§ **TASK DIRECTIONS**:
Would you repeat the listing exactly but omit every picture?

§ **SOURCE MATERIAL**:
----
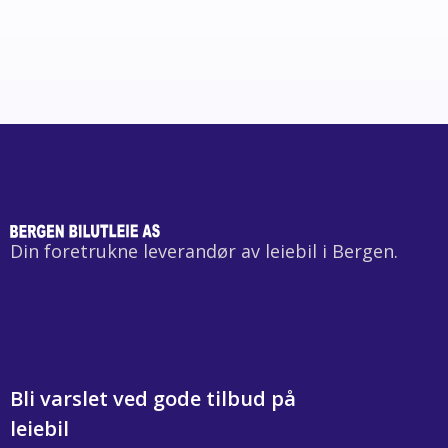
Din foretrukne leverandør av leiebil i Bergen.
Bli varslet ved gode tilbud på
leiebil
----
§ **WRITTEN SOLUTION**:
Din foretrukne leverandør av leiebil i Bergen.
Bli varslet ved gode tilbud på
leiebil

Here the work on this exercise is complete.